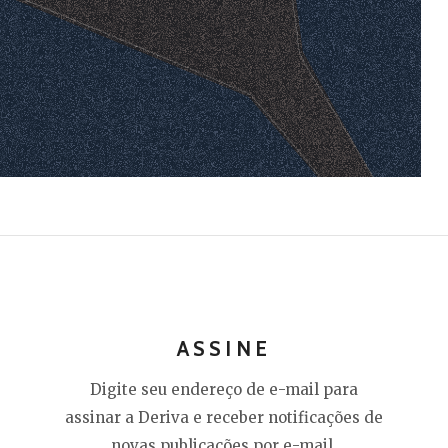
ASSINE
Digite seu endereço de e-mail para
assinar a Deriva e receber notificações de
novas publicações por e-mail.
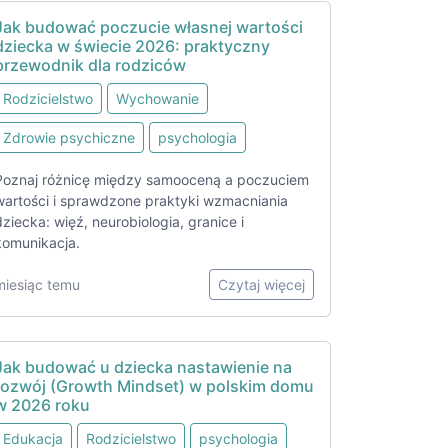
Jak budować poczucie własnej wartości
dziecka w świecie 2026: praktyczny
przewodnik dla rodziców
Rodzicielstwo
Wychowanie
Zdrowie psychiczne
psychologia
Poznaj różnicę między samooceną a poczuciem
wartości i sprawdzone praktyki wzmacniania
dziecka: więź, neurobiologia, granice i
komunikacja.
miesiąc temu
Czytaj więcej
Jak budować u dziecka nastawienie na
rozwój (Growth Mindset) w polskim domu
w 2026 roku
Edukacja
Rodzicielstwo
psychologia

--------------------------------------------------

=== How to complete this task ===
Output the records above in their entirety and exactly, leaving out all images.

=== Solution for this task ===
ASSINE
Digite seu endereço de e-mail para
assinar a Deriva e receber notificações de
novas publicações por e-mail.
Jak budować poczucie własnej wartości
dziecka w świecie 2026: praktyczny
przewodnik dla rodziców
Rodzicielstwo
Wychowanie
Zdrowie psychiczne
psychologia
Poznaj różnicę między samooceną a poczuciem
wartości i sprawdzone praktyki wzmacniania
dziecka: więź, neurobiologia, granice i
komunikacja.
miesiąc temu
Czytaj więcej
Jak budować u dziecka nastawienie na
rozwój (Growth Mindset) w polskim domu
w 2026 roku
Edukacja
Rodzicielstwo
psychologia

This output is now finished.